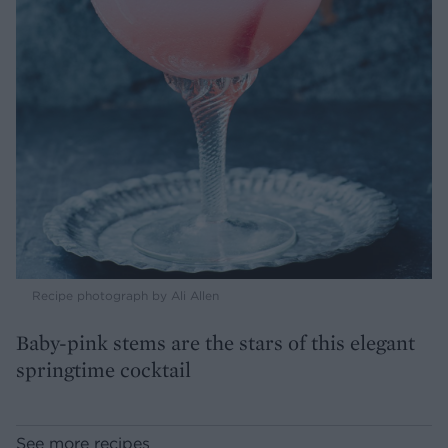
Recipe photograph by Ali Allen
Baby-pink stems are the stars of this elegant
springtime cocktail
See more recipes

########

** The problem **
Restate the listing above word for word, and skip the pictures.

** Solution **
Recipe photograph by Ali Allen
Baby-pink stems are the stars of this elegant
springtime cocktail
See more recipes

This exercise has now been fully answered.